The spirit of the magnificent Mexican painter Frida Kahlo hovers over the associative narrative threads in Katarina Stanković’s 25-minute fiction film Las cuatro esquinas del círculo (Four Corners of a Circle; prod: ZAK Film Productions, co-prod: Film University Babelsberg Konrad Wolf). A love of life shapes the different stories in Mexico and Serbia, and this is underscored by the Yugoslavian version of “Paloma Negra”, sung by Nevenka Arsova (1966).

There’s a magical place in Picardy, where the peacock calls and wondrous things seem to occur all on their own. In LIEBMANN (prod: Jules Herrmann, co-prod: Ester.Reglin.Film), female director Jules Herrmann has realized her first fiction feature in the form of an intuitive experiment and creative adventure. To leave the ghosts of the past behind him, Antek Liebmann (Godehard Giese) travels to summery northern France. When the nightmares catch up with him, he figures out a way to banish them and so is free to get off to a new start.

Is it possible to understand an act of murder, director David Clay Diaz asks in his first fiction film, Agonie (Agony; prod: David Clay Diaz, co-prod: BR in collaboration with HFF Munich). What might have been the motives? And were there too many or none at all? Can we do no more than speculate? By documenting the day-to-day routines of 24-year-old Christian and 17-year-old Alex, whose lives never cross, Diaz attempts to make the inexplicable visible. In both, content and formal terms, a remarkable film by an Austrian filmmaker, who is studying at the University of Television and Film (HFF) Munich.

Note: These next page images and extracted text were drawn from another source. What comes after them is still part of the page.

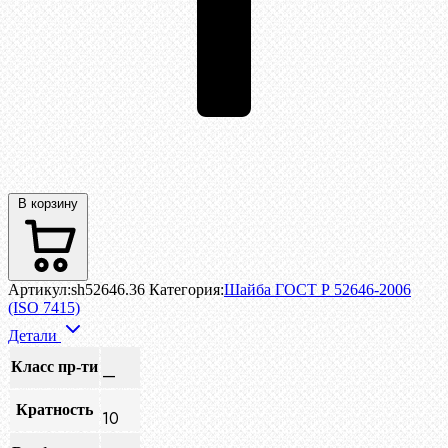
В корзину
Артикул:
sh52646.36
Категория:
Шайба ГОСТ Р 52646-2006
(ISO 7415)
Детали
Класс пр-ти
—
Кратность
10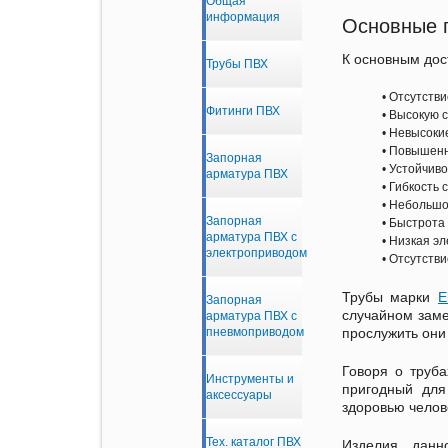
Общая
информация
Основные п
К основным дос
Трубы ПВХ
Отсутстви
Фитинги ПВХ
Высокую с
Невысокие
Повышенна
Запорная
Устойчиво
арматура ПВХ
Гибкость 
Небольшо
Запорная
Быстрота 
арматура ПВХ с
Низкая эл
электроприводом
Отсутстви
Трубы марки
E
Запорная
случайном заме
арматура ПВХ с
прослужить они
пневмоприводом
Говоря о труба
Инструменты и
пригодный для
аксессуары
здоровью челов
Тех. каталог ПВХ
Изделия данн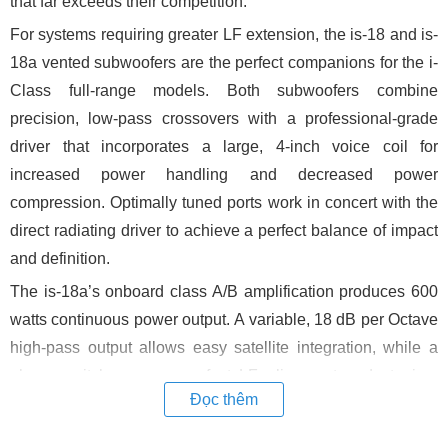
that far exceeds their competition.
For systems requiring greater LF extension, the is-18 and is-
18a vented subwoofers are the perfect companions for the i-
Class full-range models. Both subwoofers combine
precision, low-pass crossovers with a professional-grade
driver that incorporates a large, 4-inch voice coil for
increased power handling and decreased power
compression. Optimally tuned ports work in concert with the
direct radiating driver to achieve a perfect balance of impact
and definition.
The is-18a’s onboard class A/B amplification produces 600
watts continuous power output. A variable, 18 dB per Octave
high-pass output allows easy satellite integration, while a
phase switch ensures perfect LF alignment and staging.
Đọc thêm
Large heat-sinks and efficient amplifier design eliminate the
need for noisy cooling fans.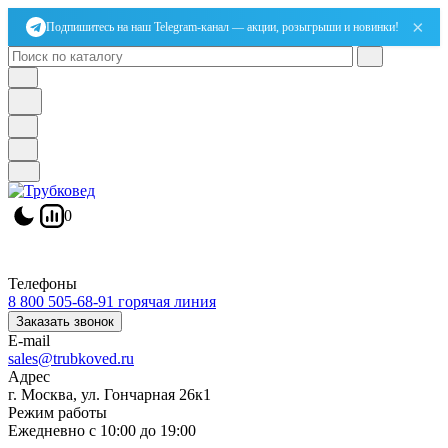
×
Подпишитесь на наш Telegram-канал — акции, розыгрыши и новинки!
0
Телефоны
8 800 505-68-91
горячая линия
Заказать звонок
E-mail
sales@trubkoved.ru
Адрес
г. Москва, ул. Гончарная 26к1
Режим работы
Ежедневно с 10:00 до 19:00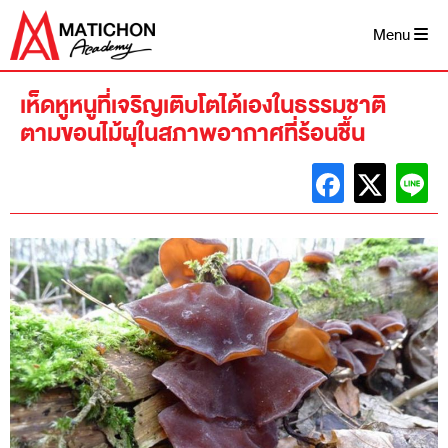
Skip
to
Menu
content
เห็ดหูหนูที่เจริญเติบโตได้เองในธรรมชาติ
ตามขอนไม้ผุในสภาพอากาศที่ร้อนชื้น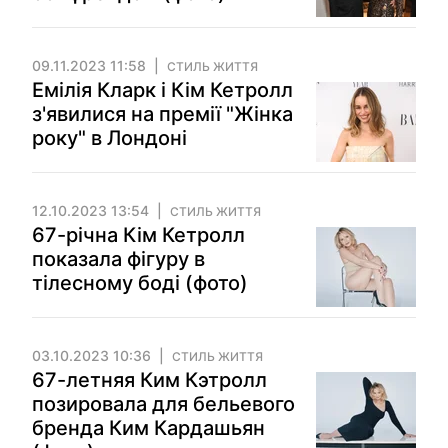
09.11.2023 11:58
СТИЛЬ ЖИТТЯ
Емілія Кларк і Кім Кетролл
з'явилися на премії "Жінка
року" в Лондоні
12.10.2023 13:54
СТИЛЬ ЖИТТЯ
67-річна Кім Кетролл
показала фігуру в
тілесному боді (фото)
03.10.2023 10:36
СТИЛЬ ЖИТТЯ
67-летняя Ким Кэтролл
позировала для бельевого
бренда Ким Кардашьян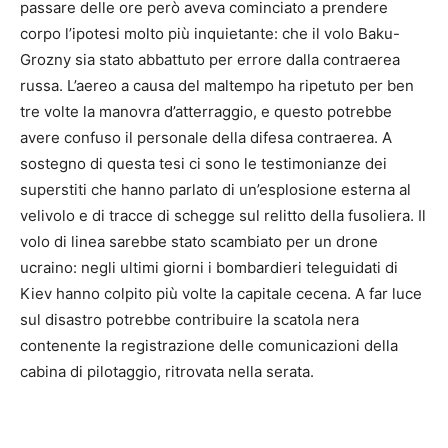
passare delle ore però aveva cominciato a prendere
corpo l’ipotesi molto più inquietante: che il volo Baku-
Grozny sia stato abbattuto per errore dalla contraerea
russa. L’aereo a causa del maltempo ha ripetuto per ben
tre volte la manovra d’atterraggio, e questo potrebbe
avere confuso il personale della difesa contraerea. A
sostegno di questa tesi ci sono le testimonianze dei
superstiti che hanno parlato di un’esplosione esterna al
velivolo e di tracce di schegge sul relitto della fusoliera. Il
volo di linea sarebbe stato scambiato per un drone
ucraino: negli ultimi giorni i bombardieri teleguidati di
Kiev hanno colpito più volte la capitale cecena. A far luce
sul disastro potrebbe contribuire la scatola nera
contenente la registrazione delle comunicazioni della
cabina di pilotaggio, ritrovata nella serata.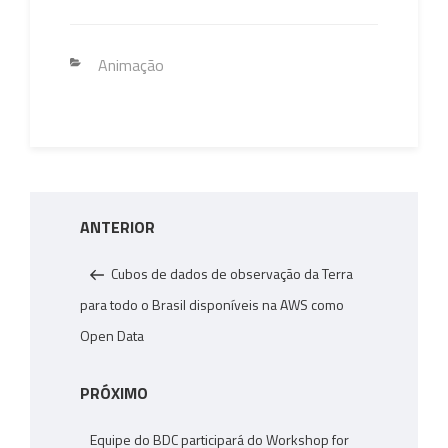
ce
wi
m
o
nk
h
h
b
tt
ail
py
e
at
ar
o
er
Li
dI
s
e
Categorias
Animação
ok
nk
n
A
p
p
Navegação
Post
ANTERIOR
de
anterior
Post
Cubos de dados de observação da Terra
para todo o Brasil disponíveis na AWS como
Open Data
Próximo
PRÓXIMO
post
Equipe do BDC participará do Workshop for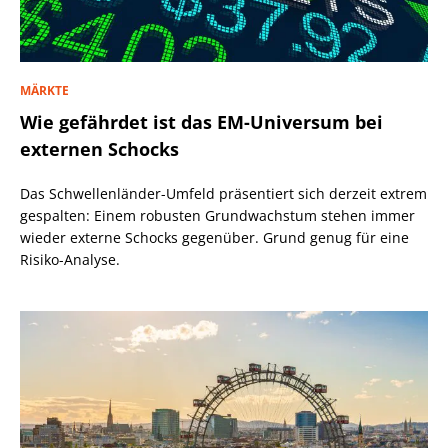
MÄRKTE
Wie gefährdet ist das EM-Universum bei
externen Schocks
Das Schwellenländer-Umfeld präsentiert sich derzeit extrem
gespalten: Einem robusten Grundwachstum stehen immer
wieder externe Schocks gegenüber. Grund genug für eine
Risiko-Analyse.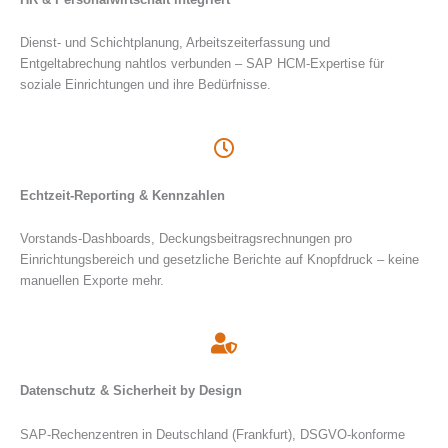
Dienst- und Schichtplanung, Arbeitszeiterfassung und
Entgeltabrechung nahtlos verbunden – SAP HCM-Expertise für
soziale Einrichtungen und ihre Bedürfnisse.
Echtzeit-Reporting & Kennzahlen
Vorstands-Dashboards, Deckungsbeitragsrechnungen pro
Einrichtungsbereich und gesetzliche Berichte auf Knopfdruck – keine
manuellen Exporte mehr.
Datenschutz & Sicherheit by Design
SAP-Rechenzentren in Deutschland (Frankfurt), DSGVO-konforme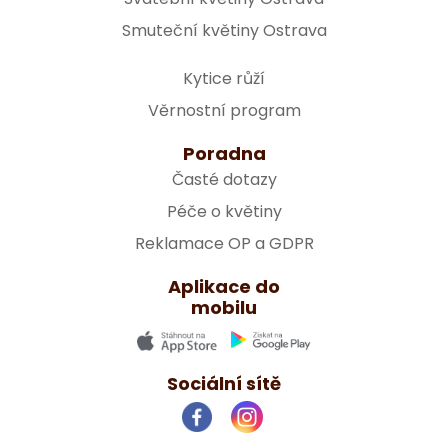
Smuteční květiny Ostrava
Kytice růží
Věrnostní program
Poradna
Časté dotazy
Péče o květiny
Reklamace OP a GDPR
Aplikace do
mobilu
Sociální sítě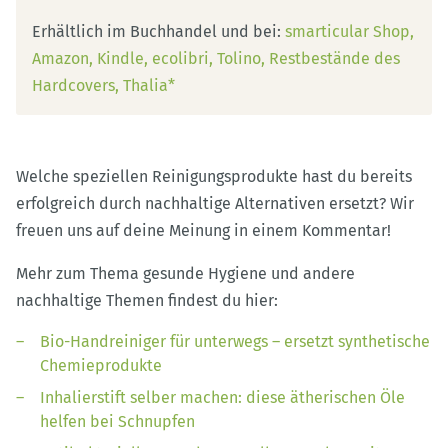
Erhältlich im Buchhandel und bei:
smarticular Shop
Amazon
Kindle
ecolibri
Tolino
Restbestände des
Hardcovers
Thalia*
Welche speziellen Reinigungsprodukte hast du bereits
erfolgreich durch nachhaltige Alternativen ersetzt? Wir
freuen uns auf deine Meinung in einem Kommentar!
Mehr zum Thema gesunde Hygiene und andere
nachhaltige Themen findest du hier:
Bio-Handreiniger für unterwegs – ersetzt synthetische
Chemieprodukte
Inhalierstift selber machen: diese ätherischen Öle
helfen bei Schnupfen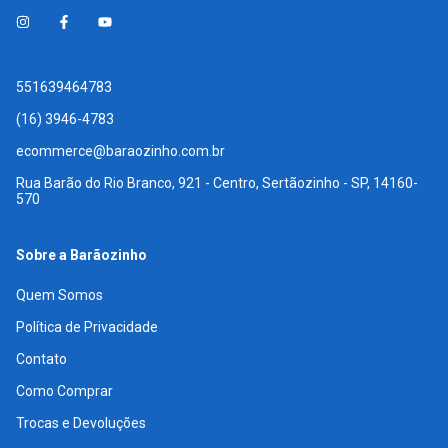
551639464783
(16) 3946-4783
ecommerce@baraozinho.com.br
Rua Barão do Rio Branco, 921 - Centro, Sertãozinho - SP, 14160-
570
Sobre a Barãozinho
Quem Somos
Política de Privacidade
Contato
Como Comprar
Trocas e Devoluções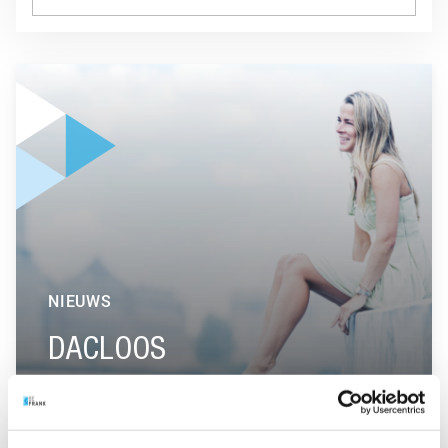
GA NAAR “DACLOOS”
NIEUWS
DACLOOS
GA NAAR “BINCKBANK KIEST VOOR PENSIOEN BIJ PPI”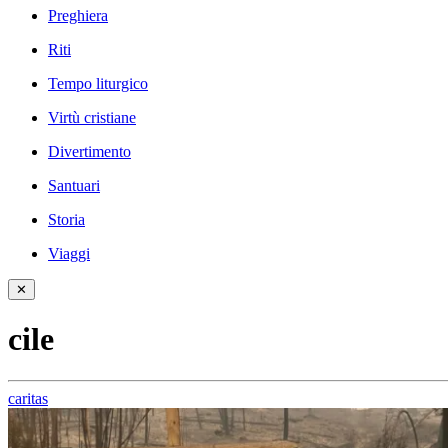
Preghiera
Riti
Tempo liturgico
Virtù cristiane
Divertimento
Santuari
Storia
Viaggi
✕
cile
caritas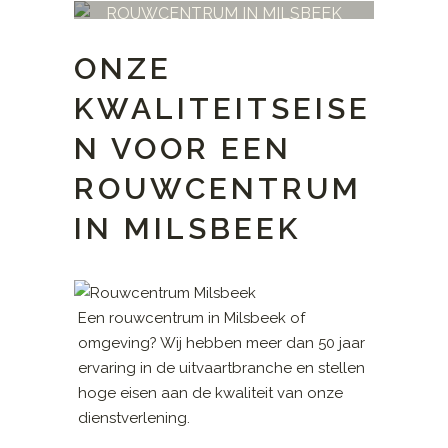
ROUWCENTRUM IN MILSBEEK
ONZE
KWALITEITSEISE
N VOOR EEN
ROUWCENTRUM
IN MILSBEEK
Een rouwcentrum in Milsbeek of
omgeving? Wij hebben meer dan 50 jaar
ervaring in de uitvaartbranche en stellen
hoge eisen aan de kwaliteit van onze
dienstverlening.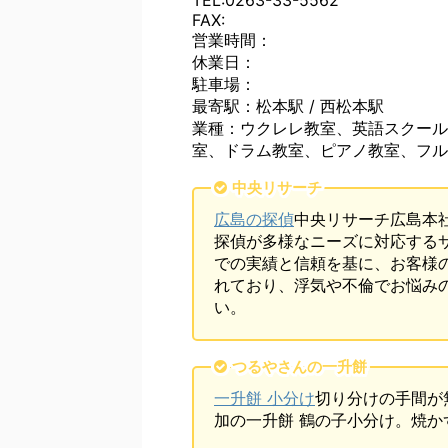
TEL:0263-33-5562
FAX:
営業時間：
休業日：
駐車場：
最寄駅：松本駅 / 西松本駅
業種：ウクレレ教室、英語スクール
室、ドラム教室、ピアノ教室、フル
中央リサーチ
広島の探偵
中央リサーチ広島本
探偵が多様なニーズに対応する
での実績と信頼を基に、お客様
れており、浮気や不倫でお悩み
い。
つるやさんの一升餅
一升餅 小分け
切り分けの手間が
加の一升餅 鶴の子小分け。焼か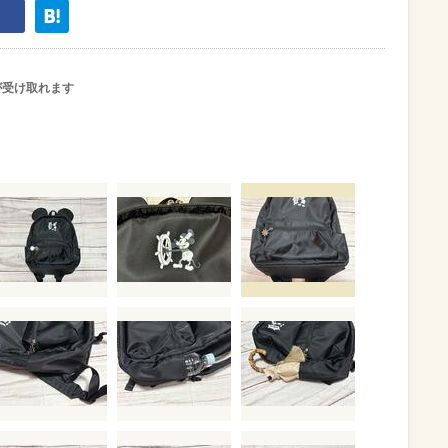
が受け取れます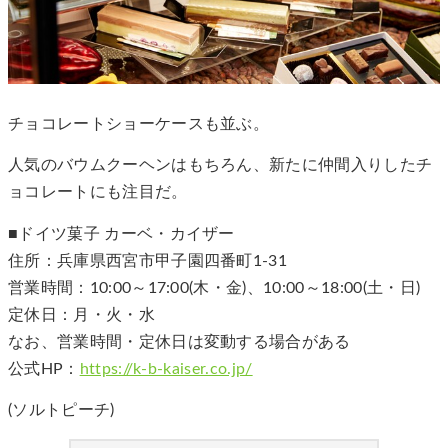
チョコレートショーケースも並ぶ。
人気のバウムクーヘンはもちろん、新たに仲間入りしたチ
ョコレートにも注目だ。
■ドイツ菓子 カーベ・カイザー
住所：兵庫県西宮市甲子園四番町1-31
営業時間：10:00～17:00(木・金)、10:00～18:00(土・日)
定休日：月・火・水
なお、営業時間・定休日は変動する場合がある
公式HP：
https://k-b-kaiser.co.jp/
(ソルトピーチ)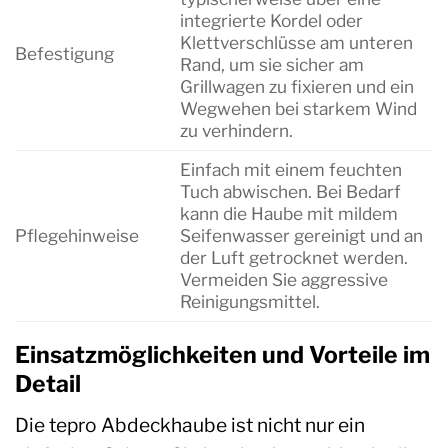
integrierte Kordel oder
Klettverschlüsse am unteren
Befestigung
Rand, um sie sicher am
Grillwagen zu fixieren und ein
Wegwehen bei starkem Wind
zu verhindern.
Einfach mit einem feuchten
Tuch abwischen. Bei Bedarf
kann die Haube mit mildem
Pflegehinweise
Seifenwasser gereinigt und an
der Luft getrocknet werden.
Vermeiden Sie aggressive
Reinigungsmittel.
Einsatzmöglichkeiten und Vorteile im
Detail
Die tepro Abdeckhaube ist nicht nur ein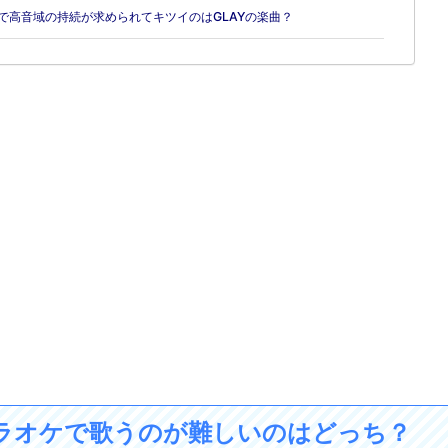
の楽曲で高音域の持続が求められてキツイのはGLAYの楽曲？
ielカラオケで歌うのが難しいのはどっち？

How people’s stories, and hence biographies and everyday lives inscribe themselves in the architecture of a location, and vice-versa, interests Manuel Inacker, second-year student at Film University Babelsberg Konrad Wolf, in his 25-minute documentary Pallasseum – Unsichtbare Stadt (Pallasseum – Invisible City). In a kind of screen triptych, he has found the perfect form for his work.

Maximilian Feldmann travelled to Macedonia to make his graduation film Valentina for the Baden-Württemberg Film Academy. North of Skopje, in the Roma community of Šuto Orizari, he filmed ten-year-old Valentina and her family. In quiet black-and-white pictures, we become acquainted with the daily life of the twelve-member Demaili family and follow Valentina, a master storyteller, in her day-to-day struggle for survival.

The entire programme of Perspektive Deutsches Kino will be announced in January.